Exercise aim ▸
Write every entry out again with no changes, and leave the images behind.
------------------------------------
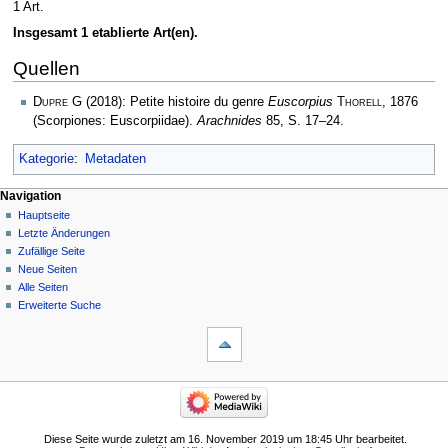
1 Art.
Insgesamt 1 etablierte Art(en).
Quellen
Dupre G
(2018): Petite histoire du genre
Euscorpius
Thorell
, 1876
(Scorpiones: Euscorpiidae).
Arachnides
85, S. 17–24.
Kategorie
:
Metadaten
Navigation
Hauptseite
Letzte Änderungen
Zufällige Seite
Neue Seiten
Alle Seiten
Erweiterte Suche
Diese Seite wurde zuletzt am 16. November 2019 um 18:45 Uhr bearbeitet.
------------------------------------
Answer to the exercise ▸
1 Art.
Insgesamt 1 etablierte Art(en).
Quellen
Dupre G
(2018): Petite histoire du genre
Euscorpius
Thorell
, 1876
(Scorpiones: Euscorpiidae).
Arachnides
85, S. 17–24.
Kategorie
:
Metadaten
Navigation
Hauptseite
Letzte Änderungen
Zufällige Seite
Neue Seiten
Alle Seiten
Erweiterte Suche
Diese Seite wurde zuletzt am 16. November 2019 um 18:45 Uhr bearbeitet.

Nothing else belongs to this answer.